◆ Activity
Below are entries; write every one of them out again exactly.

◆ Data for this task
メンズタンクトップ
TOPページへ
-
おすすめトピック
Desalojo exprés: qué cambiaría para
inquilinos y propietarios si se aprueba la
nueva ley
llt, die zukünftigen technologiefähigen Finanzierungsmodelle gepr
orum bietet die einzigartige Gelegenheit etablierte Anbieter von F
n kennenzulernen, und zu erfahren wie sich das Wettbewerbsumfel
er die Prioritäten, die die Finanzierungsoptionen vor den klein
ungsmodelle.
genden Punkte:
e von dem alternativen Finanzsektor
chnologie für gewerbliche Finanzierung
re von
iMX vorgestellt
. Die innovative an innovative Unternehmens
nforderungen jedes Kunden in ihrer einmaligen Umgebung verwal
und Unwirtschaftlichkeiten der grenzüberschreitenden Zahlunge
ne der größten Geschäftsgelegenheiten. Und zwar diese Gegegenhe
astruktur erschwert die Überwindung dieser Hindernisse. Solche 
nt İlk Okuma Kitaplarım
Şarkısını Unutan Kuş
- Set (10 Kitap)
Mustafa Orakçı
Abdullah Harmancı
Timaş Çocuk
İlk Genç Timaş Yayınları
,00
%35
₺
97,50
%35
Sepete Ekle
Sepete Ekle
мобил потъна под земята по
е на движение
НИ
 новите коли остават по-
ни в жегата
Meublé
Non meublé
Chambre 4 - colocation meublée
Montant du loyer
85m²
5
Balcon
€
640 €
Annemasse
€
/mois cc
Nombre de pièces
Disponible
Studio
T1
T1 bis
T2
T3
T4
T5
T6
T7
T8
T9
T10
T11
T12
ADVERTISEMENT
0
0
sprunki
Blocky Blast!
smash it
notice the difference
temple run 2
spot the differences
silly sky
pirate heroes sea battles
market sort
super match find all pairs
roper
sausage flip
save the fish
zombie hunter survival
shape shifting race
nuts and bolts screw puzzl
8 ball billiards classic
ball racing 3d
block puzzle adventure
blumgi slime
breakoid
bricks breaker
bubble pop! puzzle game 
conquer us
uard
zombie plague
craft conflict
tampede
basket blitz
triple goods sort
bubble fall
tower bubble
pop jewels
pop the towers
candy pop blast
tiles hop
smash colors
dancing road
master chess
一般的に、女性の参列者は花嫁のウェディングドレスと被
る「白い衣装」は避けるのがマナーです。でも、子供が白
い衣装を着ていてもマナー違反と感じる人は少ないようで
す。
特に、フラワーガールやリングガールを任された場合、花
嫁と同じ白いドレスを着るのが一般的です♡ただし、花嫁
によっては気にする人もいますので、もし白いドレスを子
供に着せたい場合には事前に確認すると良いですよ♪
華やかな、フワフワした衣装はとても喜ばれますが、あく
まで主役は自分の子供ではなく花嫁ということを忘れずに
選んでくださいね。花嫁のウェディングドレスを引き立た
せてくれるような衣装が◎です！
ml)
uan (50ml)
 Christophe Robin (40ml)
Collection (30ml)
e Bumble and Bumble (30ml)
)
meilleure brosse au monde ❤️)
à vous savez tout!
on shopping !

◆ Answer to this task
メンズタンクトップ
TOPページへ
-
おすすめトピック
Desalojo exprés: qué cambiaría para
inquilinos y propietarios si se aprueba la
nueva ley
llt, die zukünftigen technologiefähigen Finanzierungsmodelle gepr
orum bietet die einzigartige Gelegenheit etablierte Anbieter von F
n kennenzulernen, und zu erfahren wie sich das Wettbewerbsumfel
er die Prioritäten, die die Finanzierungsoptionen vor den klein
ungsmodelle.
genden Punkte:
e von dem alternativen Finanzsektor
chnologie für gewerbliche Finanzierung
re von
iMX vorgestellt
. Die innovative an innovative Unternehmens
nforderungen jedes Kunden in ihrer einmaligen Umgebung verwal
und Unwirtschaftlichkeiten der grenzüberschreitenden Zahlunge
ne der größten Geschäftsgelegenheiten. Und zwar diese Gegegenhe
astruktur erschwert die Überwindung dieser Hindernisse. Solche 
nt İlk Okuma Kitaplarım
Şarkısını Unutan Kuş
- Set (10 Kitap)
Mustafa Orakçı
Abdullah Harmancı
Timaş Çocuk
İlk Genç Timaş Yayınları
,00
%35
₺
97,50
%35
Sepete Ekle
Sepete Ekle
мобил потъна под земята по
е на движение
НИ
 новите коли остават по-
ни в жегата
Meublé
Non meublé
Chambre 4 - colocation meublée
Montant du loyer
85m²
5
Balcon
€
640 €
Annemasse
€
/mois cc
Nombre de pièces
Disponible
Studio
T1
T1 bis
T2
T3
T4
T5
T6
T7
T8
T9
T10
T11
T12
ADVERTISEMENT
0
0
sprunki
Blocky Blast!
smash it
notice the difference
temple run 2
spot the differences
silly sky
pirate heroes sea battles
market sort
super match find all pairs
roper
sausage flip
save the fish
zombie hunter survival
shape shifting race
nuts and bolts screw puzzl
8 ball billiards classic
ball racing 3d
block puzzle adventure
blumgi slime
breakoid
bricks breaker
bubble pop! puzzle game 
conquer us
uard
zombie plague
craft conflict
tampede
basket blitz
triple goods sort
bubble fall
tower bubble
pop jewels
pop the towers
candy pop blast
tiles hop
smash colors
dancing road
master chess
一般的に、女性の参列者は花嫁のウェディングドレスと被
る「白い衣装」は避けるのがマナーです。でも、子供が白
い衣装を着ていてもマナー違反と感じる人は少ないようで
す。
特に、フラワーガールやリングガールを任された場合、花
嫁と同じ白いドレスを着るのが一般的です♡ただし、花嫁
によっては気にする人もいますので、もし白いドレスを子
供に着せたい場合には事前に確認すると良いですよ♪
華やかな、フワフワした衣装はとても喜ばれますが、あく
まで主役は自分の子供ではなく花嫁ということを忘れずに
選んでくださいね。花嫁のウェディングドレスを引き立た
せてくれるような衣装が◎です！
ml)
uan (50ml)
 Christophe Robin (40ml)
Collection (30ml)
e Bumble and Bumble (30ml)
)
meilleure brosse au monde ❤️)
à vous savez tout!
on shopping !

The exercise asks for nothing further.